Segundo o Tribunal de Justiça de Düsseldorf, Alemanha, o portal de reservas Booking.com pode proibir os hotéis de oferecer quartos por preços mais baratos em suas próprias páginas na internet.
A discussão começou quando os portais online de reservas como Booking.com, Expedia e HRS passaram a exigir que os hotéis parceiros ofertassem sempre condições melhores aos clientes na plataforma das agências do que as praticadas regularmente em seus próprios sites.
O Booking é um portal online de reservas que atua como intermediário entre as empresas hoteleiras lá cadastradas e os clientes. Pela intermediação, ele recebe uma taxa (remuneração) sempre que o cliente faz a reserva do hotel no site Booking.com e não diretamente na página do próprio hotel.
Essa prática do Booking, materializada na chamada cláusula "ampla" do melhor preço ("weite" Bestpreisklausel) – entre nós conhecida como "cláusula de paridade" – foi considerada ilegal, em 2015, pelo próprio OLG Düsseldorf e pelo Bundeskartellamt (BKartA), o órgão de defesa da concorrência na Alemanha, equivalente ao CADE brasileiro (Conselho Administrativo de Defesa Econômica), por contrariar as regras do Direito Concorrencial.
O portal de reservas, então, modificou sua política e passou a exigir "apenas" que os hotéis não praticassem menor preço em suas próprias homepages. Assim, foram inseridas nos contratos entre o portal de reservas e os hotéis a chamada cláusula "estreita" do melhor preço ("enge" Bestpreisklausel), pela qual os hotéis ficam proibidos de oferecer preço menor em suas páginas na internet.
Essa cláusula, contudo, também foi censurada pelo órgão antitruste, vez que, dentre outros problemas, impede que os hotéis fixem seus preços livremente.
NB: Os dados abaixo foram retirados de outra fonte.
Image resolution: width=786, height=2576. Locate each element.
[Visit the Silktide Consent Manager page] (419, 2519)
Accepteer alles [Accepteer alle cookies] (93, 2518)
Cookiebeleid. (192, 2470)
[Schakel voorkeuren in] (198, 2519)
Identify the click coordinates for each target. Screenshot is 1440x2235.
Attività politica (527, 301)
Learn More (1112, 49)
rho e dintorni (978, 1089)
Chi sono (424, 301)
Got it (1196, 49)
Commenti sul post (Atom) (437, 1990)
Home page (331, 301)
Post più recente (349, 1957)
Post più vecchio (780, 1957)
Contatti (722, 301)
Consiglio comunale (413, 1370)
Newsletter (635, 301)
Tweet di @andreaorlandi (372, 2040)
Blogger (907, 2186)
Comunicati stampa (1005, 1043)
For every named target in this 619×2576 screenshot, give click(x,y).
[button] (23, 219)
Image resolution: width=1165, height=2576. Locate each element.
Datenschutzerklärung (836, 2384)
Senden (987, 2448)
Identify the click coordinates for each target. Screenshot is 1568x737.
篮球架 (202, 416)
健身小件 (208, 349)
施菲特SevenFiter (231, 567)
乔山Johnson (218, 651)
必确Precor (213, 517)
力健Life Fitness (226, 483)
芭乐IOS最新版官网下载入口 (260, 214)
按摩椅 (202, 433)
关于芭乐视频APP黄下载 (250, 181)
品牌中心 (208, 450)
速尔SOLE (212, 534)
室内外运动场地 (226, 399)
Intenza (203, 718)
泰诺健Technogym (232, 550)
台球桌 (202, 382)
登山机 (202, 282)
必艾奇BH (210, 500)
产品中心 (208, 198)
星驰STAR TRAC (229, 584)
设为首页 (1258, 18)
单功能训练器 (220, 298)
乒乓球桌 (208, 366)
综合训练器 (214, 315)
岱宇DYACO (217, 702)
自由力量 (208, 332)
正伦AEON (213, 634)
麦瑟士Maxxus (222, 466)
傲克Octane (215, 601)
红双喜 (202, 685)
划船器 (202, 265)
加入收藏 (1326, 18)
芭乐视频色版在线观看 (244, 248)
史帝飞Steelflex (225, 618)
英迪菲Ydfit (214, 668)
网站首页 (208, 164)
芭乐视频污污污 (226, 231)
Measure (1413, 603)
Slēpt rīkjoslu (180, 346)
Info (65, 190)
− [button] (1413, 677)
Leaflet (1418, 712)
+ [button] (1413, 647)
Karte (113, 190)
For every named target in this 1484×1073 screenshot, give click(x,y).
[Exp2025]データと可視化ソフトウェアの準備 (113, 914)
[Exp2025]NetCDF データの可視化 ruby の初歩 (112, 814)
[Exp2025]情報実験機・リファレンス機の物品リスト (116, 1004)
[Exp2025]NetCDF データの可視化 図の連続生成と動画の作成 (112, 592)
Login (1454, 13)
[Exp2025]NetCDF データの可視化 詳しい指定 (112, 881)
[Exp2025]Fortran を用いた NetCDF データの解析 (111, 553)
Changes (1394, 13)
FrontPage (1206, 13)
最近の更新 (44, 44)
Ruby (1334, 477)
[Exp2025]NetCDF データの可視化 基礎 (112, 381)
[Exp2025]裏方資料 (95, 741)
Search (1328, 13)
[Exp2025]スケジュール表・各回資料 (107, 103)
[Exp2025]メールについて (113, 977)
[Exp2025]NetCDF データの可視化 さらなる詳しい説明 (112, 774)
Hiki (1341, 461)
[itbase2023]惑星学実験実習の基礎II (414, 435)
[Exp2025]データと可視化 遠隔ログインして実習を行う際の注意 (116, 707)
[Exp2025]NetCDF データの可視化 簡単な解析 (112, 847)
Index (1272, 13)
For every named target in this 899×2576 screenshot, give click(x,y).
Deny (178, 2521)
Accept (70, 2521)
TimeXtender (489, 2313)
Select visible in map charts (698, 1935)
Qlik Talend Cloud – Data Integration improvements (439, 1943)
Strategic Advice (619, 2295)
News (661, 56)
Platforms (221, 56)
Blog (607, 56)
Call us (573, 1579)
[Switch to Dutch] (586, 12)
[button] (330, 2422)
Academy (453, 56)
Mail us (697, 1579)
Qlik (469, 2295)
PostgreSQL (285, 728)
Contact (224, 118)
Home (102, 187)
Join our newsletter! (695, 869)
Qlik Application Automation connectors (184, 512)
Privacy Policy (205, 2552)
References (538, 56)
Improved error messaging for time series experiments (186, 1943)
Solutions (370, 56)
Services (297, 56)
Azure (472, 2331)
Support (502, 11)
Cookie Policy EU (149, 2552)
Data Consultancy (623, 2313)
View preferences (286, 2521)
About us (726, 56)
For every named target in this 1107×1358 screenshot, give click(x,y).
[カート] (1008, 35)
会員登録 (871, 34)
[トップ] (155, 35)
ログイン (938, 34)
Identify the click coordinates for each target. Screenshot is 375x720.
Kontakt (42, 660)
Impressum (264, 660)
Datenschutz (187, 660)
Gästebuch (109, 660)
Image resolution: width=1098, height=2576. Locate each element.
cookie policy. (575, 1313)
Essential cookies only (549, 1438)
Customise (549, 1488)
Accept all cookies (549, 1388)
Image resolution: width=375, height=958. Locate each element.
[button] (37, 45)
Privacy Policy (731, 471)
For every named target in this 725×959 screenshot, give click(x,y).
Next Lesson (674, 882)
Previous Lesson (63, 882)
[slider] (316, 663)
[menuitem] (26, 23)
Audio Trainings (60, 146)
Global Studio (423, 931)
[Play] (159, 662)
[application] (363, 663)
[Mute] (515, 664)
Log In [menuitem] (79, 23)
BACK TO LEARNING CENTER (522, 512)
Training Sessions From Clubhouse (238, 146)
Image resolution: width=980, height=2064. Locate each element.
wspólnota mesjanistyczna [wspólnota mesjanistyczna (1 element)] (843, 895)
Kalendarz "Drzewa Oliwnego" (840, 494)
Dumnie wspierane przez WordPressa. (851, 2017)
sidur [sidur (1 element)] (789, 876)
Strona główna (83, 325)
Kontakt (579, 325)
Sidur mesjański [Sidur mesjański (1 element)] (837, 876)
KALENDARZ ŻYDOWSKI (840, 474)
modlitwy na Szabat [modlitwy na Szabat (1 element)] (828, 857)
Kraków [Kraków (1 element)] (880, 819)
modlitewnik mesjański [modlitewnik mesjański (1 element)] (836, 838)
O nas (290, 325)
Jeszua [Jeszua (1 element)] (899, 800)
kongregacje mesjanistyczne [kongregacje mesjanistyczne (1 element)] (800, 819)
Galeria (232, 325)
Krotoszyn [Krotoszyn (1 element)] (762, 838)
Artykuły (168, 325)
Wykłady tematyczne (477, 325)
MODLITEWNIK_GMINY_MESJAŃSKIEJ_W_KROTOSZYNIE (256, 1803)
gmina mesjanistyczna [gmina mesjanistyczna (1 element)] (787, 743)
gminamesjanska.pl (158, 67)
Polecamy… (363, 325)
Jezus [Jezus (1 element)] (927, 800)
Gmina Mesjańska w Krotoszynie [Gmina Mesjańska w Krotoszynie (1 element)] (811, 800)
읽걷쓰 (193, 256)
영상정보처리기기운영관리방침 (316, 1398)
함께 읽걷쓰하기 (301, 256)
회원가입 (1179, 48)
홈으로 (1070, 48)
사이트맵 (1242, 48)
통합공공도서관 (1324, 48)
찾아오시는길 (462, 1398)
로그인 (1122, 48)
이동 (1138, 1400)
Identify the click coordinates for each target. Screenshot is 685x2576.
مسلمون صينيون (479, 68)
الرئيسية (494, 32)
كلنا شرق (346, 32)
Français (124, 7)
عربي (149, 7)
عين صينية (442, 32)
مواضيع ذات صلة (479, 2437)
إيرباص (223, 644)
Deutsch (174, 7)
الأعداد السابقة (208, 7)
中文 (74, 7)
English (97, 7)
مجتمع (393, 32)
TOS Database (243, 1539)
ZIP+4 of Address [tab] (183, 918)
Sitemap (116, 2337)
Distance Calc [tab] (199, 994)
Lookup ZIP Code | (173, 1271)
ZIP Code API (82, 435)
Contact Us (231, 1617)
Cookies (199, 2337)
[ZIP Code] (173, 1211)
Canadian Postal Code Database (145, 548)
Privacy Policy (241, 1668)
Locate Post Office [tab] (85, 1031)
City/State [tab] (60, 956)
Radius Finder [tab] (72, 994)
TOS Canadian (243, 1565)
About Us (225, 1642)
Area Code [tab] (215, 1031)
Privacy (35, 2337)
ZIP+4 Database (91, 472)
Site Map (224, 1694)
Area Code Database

Por isso, foi retirada, desde 2016, das condições gerais dos contratos do Booking com os hotéis parceiros.
Entretanto, no último dia 4/6/2019, a 1a Câmara do Oberlandsgericht de Düsseldorf, especializada em Direito Antitruste, concluiu pela admissibilidade da cláusula, liberando seu uso pelo portal de reservas.
Segundo o OLG, esse tipo cláusula tem por fim evitar "desvios desleais" na reserva dos hotéis, pois impede que o hóspede, ciente do preço oferecido nas plataformas das agências, faça a reserva do quarto diretamente no site (ou presencialmente) do hotel em razão do menor preço ou das melhores condições contratuais oferecidas pelo estabelecimento. É o chamado "efeito carona".
Com a decisão, o Tribunal de Justiça de Düsseldorf revogou a proibição do órgão antitruste (BKartA), que se disse decepcionado com a decisão. Segundo o presidente do órgão, Andreas Mundt, a decisão é lamentável, tendo em vista a rápido crescimento do mercado de reservas de hotéis por meio de portais e a dependência das redes de hotelaria ao Booking, que já domina mais de 60% do mercado na Alemanha.
A decisão, segundo o BKartA, prejudica não apenas os consumidores, mas também os hotéis, cadastrados ou não, além de outros portais menores, fortalecendo a posição dominante do Booking.com. As redes hoteleiras, contudo, já vêm reagido de forma criativa ao poder dominante do Booking através da criação de um programa de fidelidade, que oferece aos participantes descontos e vantagens extras quando as reservas são feitas diretamente no hotel.
No Brasil, surgiu o mesmo problema e o CADE celebrou, em 2018, Termos de Compromisso de Cessação com o Booking, Expedia e Decolar, onde as empresas renunciaram à política de cláusula de paridade de preços e condições, o que suspendeu a investigação sobre o uso abusivo da cláusula1.
Entretanto, ao negociar os acordos, o CADE permitiu a utilização da cláusula de paridade (conhecida na Alemanha como cláusula estreita do melhor preço) proibindo que os hotéis ofereçam preços menores em seus próprios sites, evitando, assim, o efeito carona no mercado de reservas online de hotéis, no qual compradores e vendedores se conectam pela plataforma das agências, mas negociam fora dela.
A solução do CADE harmoniza-se, assim, com a decisão do Tribunal de Justiça de Düsseldorf, que o órgão antitruste alemão pretende barrar. O OLG, contudo, denegou o pedido de revisão interposto à instância superior, o Bundesgerichtshof, de modo que sua decisão só pode ser impugnada sob rígidos pressupostos.
Só resta agora aguardar o desenrolar do imbróglio para saber como o BGH se pronunciará sobre tema tão relevante para os consumidores e a livre concorrência, quando a discussão chegar a Karlsruhe.